Odd Bruteforce Issue
#1
So I just put together a Tyan machine with 8 980s, and I've been running a big domain we had captured in a previous engagement as a test.

With the 8 cards we can brute force 7-character NTLM pretty quickly, so before I ran any wordlists and rules, I cranked out the following:

cudaHashcat64.bin -a 3 -m 1000 -i /path/to/hash-file.txt ?a?a?a?a?a?a?a

That spit out a whole bunch of plain 1 to 7 characters, easy enough.

When I moved on to using wordlists though, I noticed a large number of 7 character passwords getting spit out as well. I know its removing the previously cracked hashes - I get the message at the beginning of the crack that x number of hashes were found in the cudaHashcat.pot file (am I wrong in thinking that it removes those?).

I went back and tried the following just in case:

cudaHashcat64.bin -a 3 -m 1000 -i --markov-disable -1 ?u?l?d?s /path/to/hash-file.txt ?1?1?1?1?1?1?1

That spit out even more plains. I went back and used another wordlists based attack with a different rules file, and again, more 7 character plains were returned.

Now, I'll admit that this domain we're running is a bit screwy, so I suppose there could be spaces or something at the end of what I think are 7 character passwords - I haven't looked at that quite yet. But it seems right now like something odd is going on - every time I run a 7 character brute, it says that it finds x number of hashes in the pot file, and then proceeds to crack more 7 character passwords.

Any ideas? Am I missing something in the command? I don't think I am because the recovered number keeps increasing every time I run the brute force, so I'm pretty sure its correctly removing the previous cracked hashes from each run.

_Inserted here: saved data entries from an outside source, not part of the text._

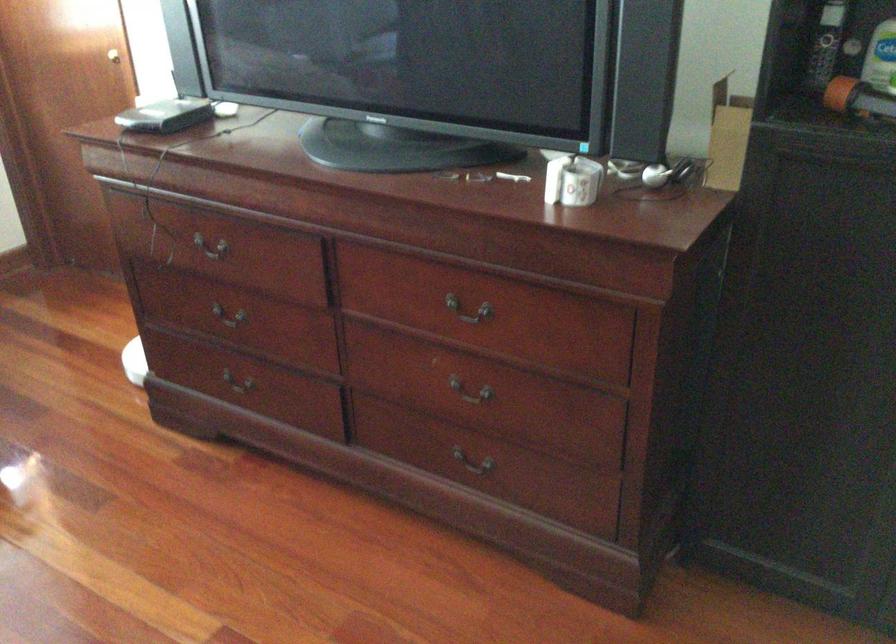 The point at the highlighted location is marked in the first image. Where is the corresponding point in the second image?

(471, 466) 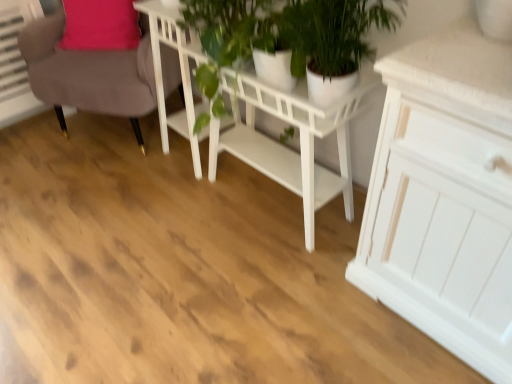 Question: Considering the positions of green leafy plant at center and white wooden table at center, placed as the 1th table when sorted from left to right, in the image, is green leafy plant at center taller or shorter than white wooden table at center, placed as the 1th table when sorted from left to right,?

Choices:
 (A) tall
 (B) short

Answer: (B)

Question: Considering their positions, is green leafy plant at center located in front of or behind white wooden table at center, placed as the second table when sorted from right to left?

Choices:
 (A) front
 (B) behind

Answer: (A)

Question: Which object is positioned closest to the suede-like brown chair at upper left?

Choices:
 (A) green leafy plant at center
 (B) white glossy pot at center
 (C) white wooden table at center, placed as the second table when sorted from right to left
 (D) white glossy table at center, which is counted as the first table, starting from the right

Answer: (C)

Question: Which of these objects is positioned closest to the white glossy table at center, the 2th table viewed from the left?

Choices:
 (A) white wooden table at center, placed as the 1th table when sorted from left to right
 (B) suede-like brown chair at upper left
 (C) green leafy plant at center
 (D) white glossy pot at center

Answer: (A) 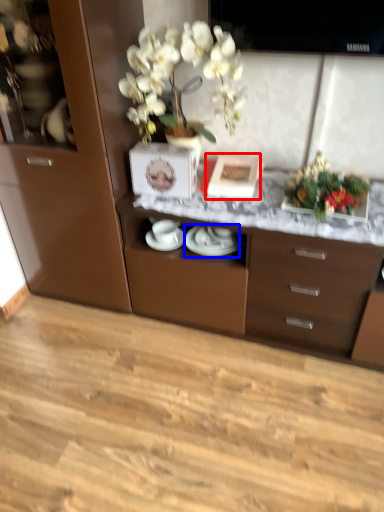 Question: Which object is further to the camera taking this photo, picture frame (highlighted by a red box) or tableware (highlighted by a blue box)?

Choices:
 (A) picture frame
 (B) tableware

Answer: (B) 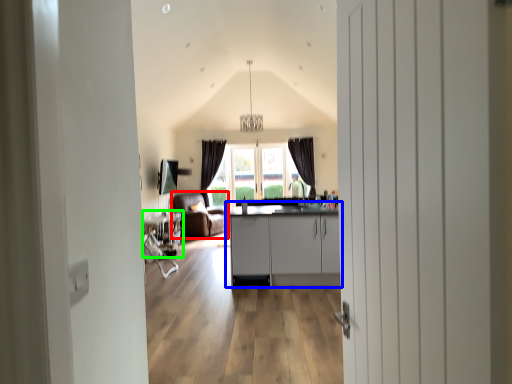 Question: Considering the real-world distances, which object is closest to armchair (highlighted by a red box)? cabinetry (highlighted by a blue box) or table (highlighted by a green box).

Choices:
 (A) cabinetry
 (B) table

Answer: (B) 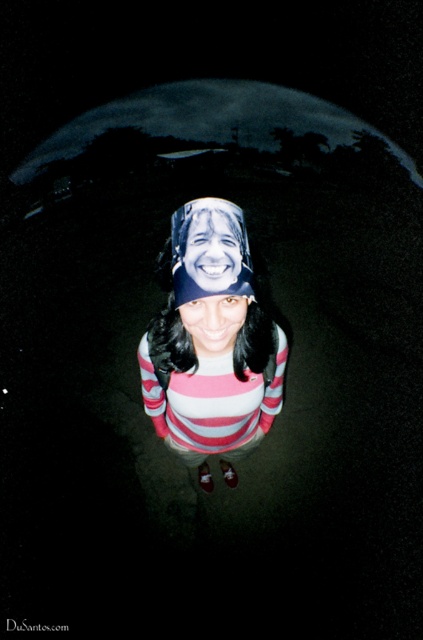 You are a photographer reviewing a portrait taken at night. The subject has a smooth plastic face at center and a matte striped shirt at center. Which object is closer to the camera?

The smooth plastic face at center is closer to the camera than the matte striped shirt at center because it is positioned in front of it.

You are a photographer adjusting your camera settings to focus on the striped cotton shirt at center and the smooth plastic face at center in the image. Which object should you focus on first to ensure proper depth of field?

You should focus on the striped cotton shirt at center first because it is closer to the viewer than the smooth plastic face at center, allowing for better depth of field adjustment.

You are a fashion designer observing the image. You need to determine which shirt is visible first when looking at the striped cotton shirt at center and the matte striped shirt at center. Which one is on top?

The striped cotton shirt at center is in front of the matte striped shirt at center, so it is the one visible on top. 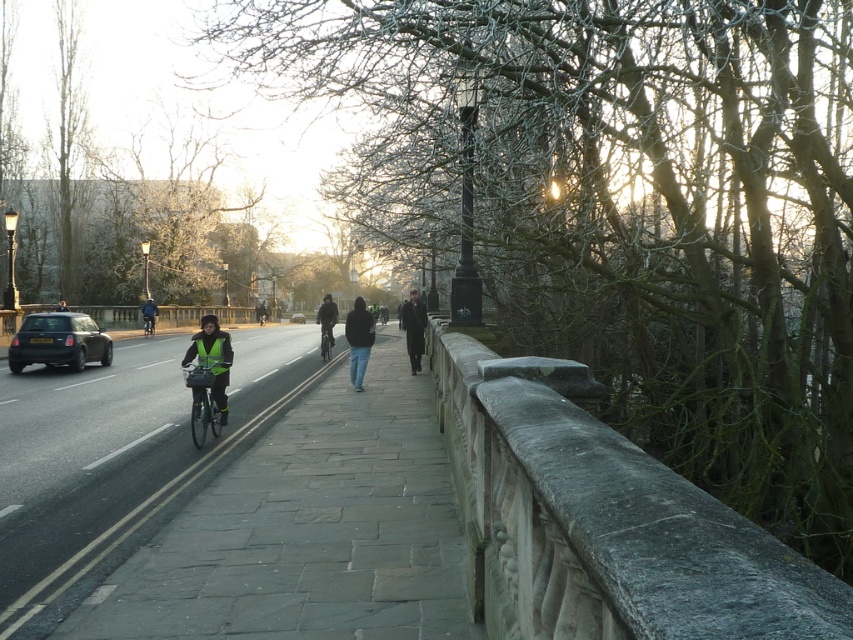 You are standing on the bridge and see two points marked on the road. Which point is closer to you, the point at coordinate (213, 392) or the point at (328, 358)?

The point at coordinate (213, 392) is in front of the point at (328, 358), so it is closer to you.

You are standing at the center of the bridge and see the point marked at coordinates (57, 340). What object is located at that point?

The point at coordinates (57, 340) corresponds to the shiny black car at left.

You are standing at the camera position and want to cross the road to reach the shiny black car at left. Is the distance between you and the car sufficient to safely cross the road without getting hit by any vehicles?

The distance between the shiny black car at left and the camera is 66.97 feet. This distance is likely sufficient to safely cross the road, provided you do so carefully and ensure no other vehicles are approaching. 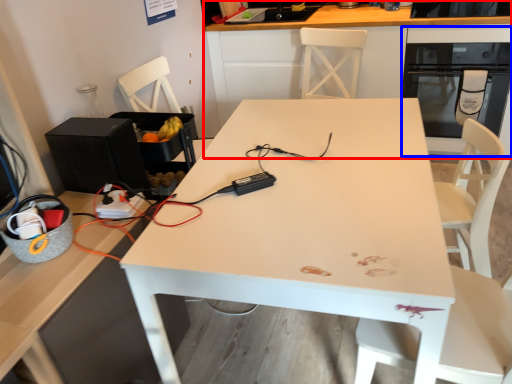 Question: Among these objects, which one is nearest to the camera, cabinetry (highlighted by a red box) or oven (highlighted by a blue box)?

Choices:
 (A) cabinetry
 (B) oven

Answer: (A) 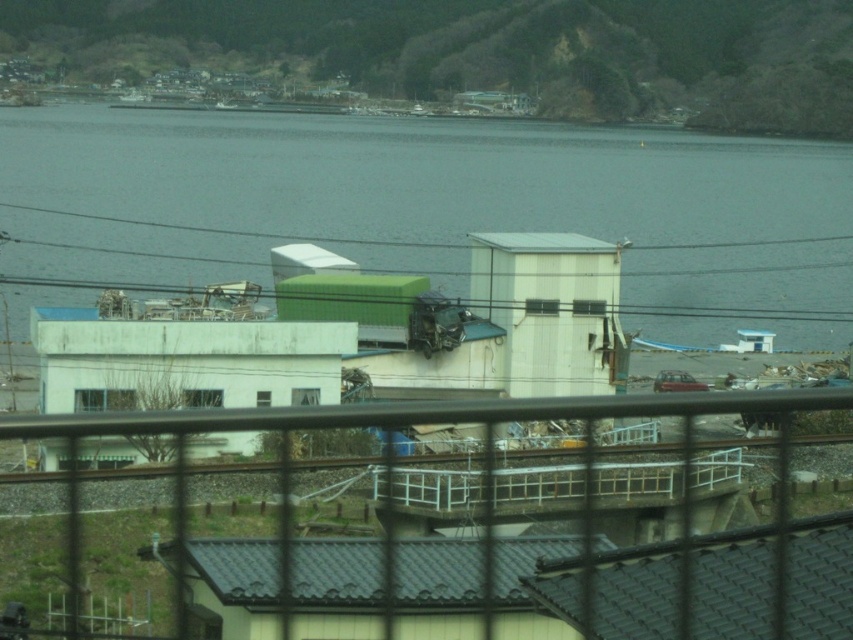 You are standing outside looking through a window with a grid pattern. You see a white matte building at center and a green matte power line at center. Which object is closer to you?

The white matte building at center is closer to you because it is in front of the green matte power line at center.

Looking at this image, you are standing at the window and want to know which object is larger between the white matte building at center and the metallic wire fence at center. Can you determine this based on the view?

The white matte building at center is bigger than the metallic wire fence at center, so the white matte building at center is larger.

You are an engineer assessing the structural integrity of the metallic wire fence at center and the green matte power line at center. Which object has a narrower width?

The metallic wire fence at center has a narrower width than the green matte power line at center. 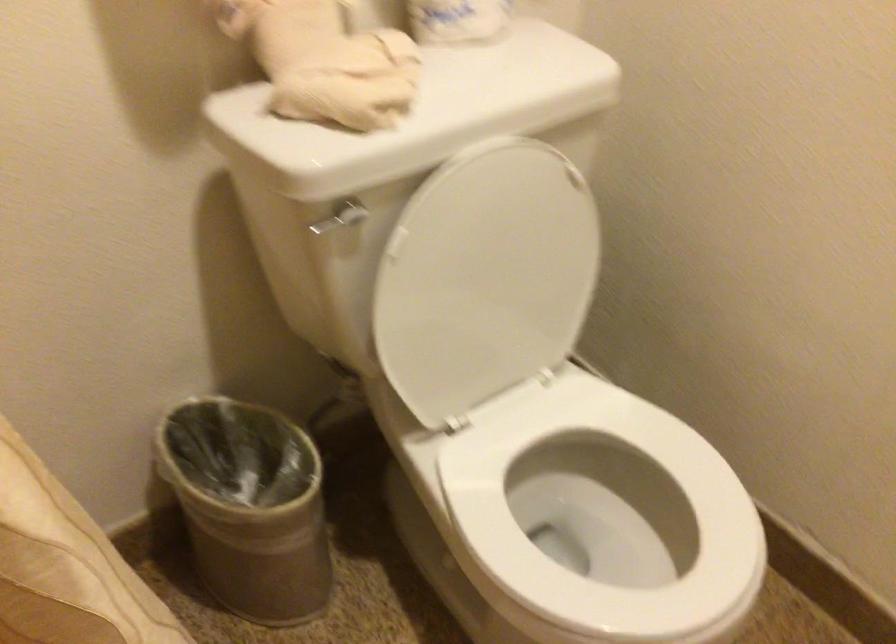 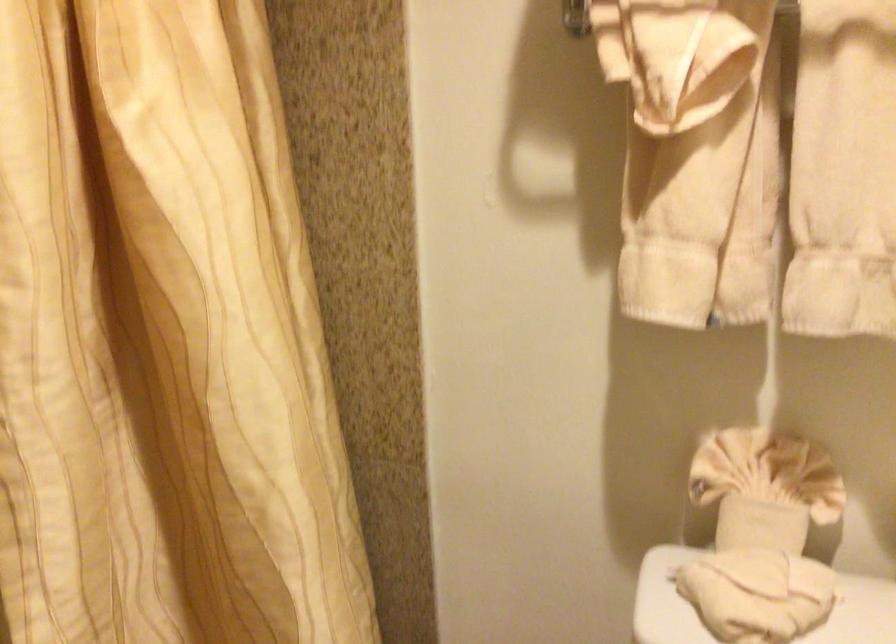 Question: The first image is from the beginning of the video and the second image is from the end. How did the camera likely rotate when shooting the video?

Choices:
 (A) Left
 (B) Right
 (C) Up
 (D) Down

Answer: (A) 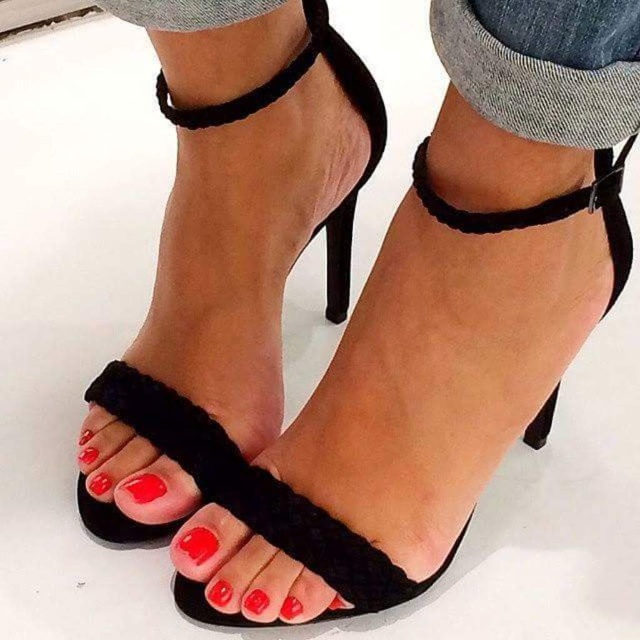 Question: Can you confirm if suede black sandal at center is positioned above matte black toe at center?

Choices:
 (A) no
 (B) yes

Answer: (B)

Question: Based on their relative distances, which object is nearer to the suede black sandal at center?

Choices:
 (A) velvet strap at center
 (B) matte black toe at center
 (C) glossy red nail polish at center

Answer: (C)

Question: Can you confirm if velvet strap at center is positioned above matte black toe at center?

Choices:
 (A) no
 (B) yes

Answer: (B)

Question: Which of these objects is positioned closest to the velvet strap at center?

Choices:
 (A) matte black toe at center
 (B) suede black sandal at center

Answer: (B)

Question: Where is velvet strap at center located in relation to glossy red nail polish at center in the image?

Choices:
 (A) below
 (B) above

Answer: (B)

Question: Which point appears closest to the camera in this image?

Choices:
 (A) (161, 502)
 (B) (593, 205)
 (C) (205, 534)
 (D) (273, 269)

Answer: (B) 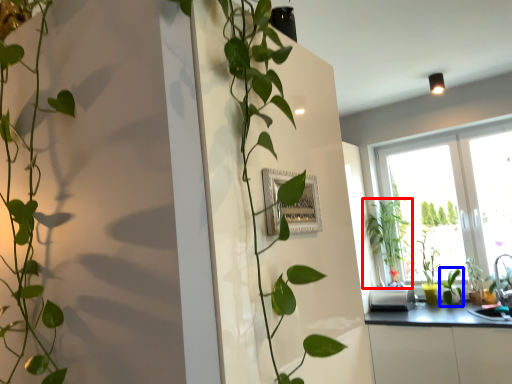 Question: Which of the following is the farthest to the observer, houseplant (highlighted by a red box) or plant (highlighted by a blue box)?

Choices:
 (A) houseplant
 (B) plant

Answer: (A) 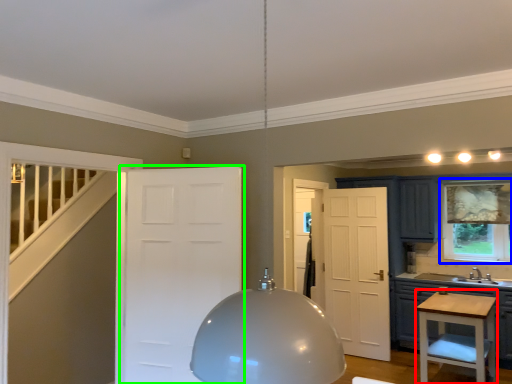 Question: Which object is positioned closest to vanity (highlighted by a red box)? Select from window (highlighted by a blue box) and door (highlighted by a green box).

Choices:
 (A) window
 (B) door

Answer: (A)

As reference, the domain I'm going after has 389,093 unique NTLM hashes. I have driver 346.47, and cudaHashcat-1.35.
#2
Please file a bug report on Trac, providing easily-verifiable test cases for us to reproduce.
#3
He did not use the --remove switch so yeah, they always gonna be there...
#4
@mastercracker: no, hashcat supports potfiles now, and he specifically stated that "it finds x number of hashes in the pot file", referring to the "INFO: removed X hashes found in pot file" line, so he wasn't running with --potfile-disable.

MD5 is broken in cudaHashcat 1.35, so it's not outside the realm of possibility that MD4 is similarly broken. I totally intended to kick off a test suite run against 1.36b25 on GTX 980 before I left the office tonight, but completely spaced it.
#5
(04-18-2015, 09:41 AM)epixoip Wrote: @mastercracker: no, hashcat supports potfiles now, and he specifically stated that "it finds x number of hashes in the pot file", referring to the "INFO: removed X hashes found in pot file" line, so he wasn't running with --potfile-disable.

MD5 is broken in cudaHashcat 1.35, so it's not outside the realm of possibility that MD4 is similarly broken. I totally intended to kick off a test suite run against 1.36b25 on GTX 980 before I left the office tonight, but completely spaced it.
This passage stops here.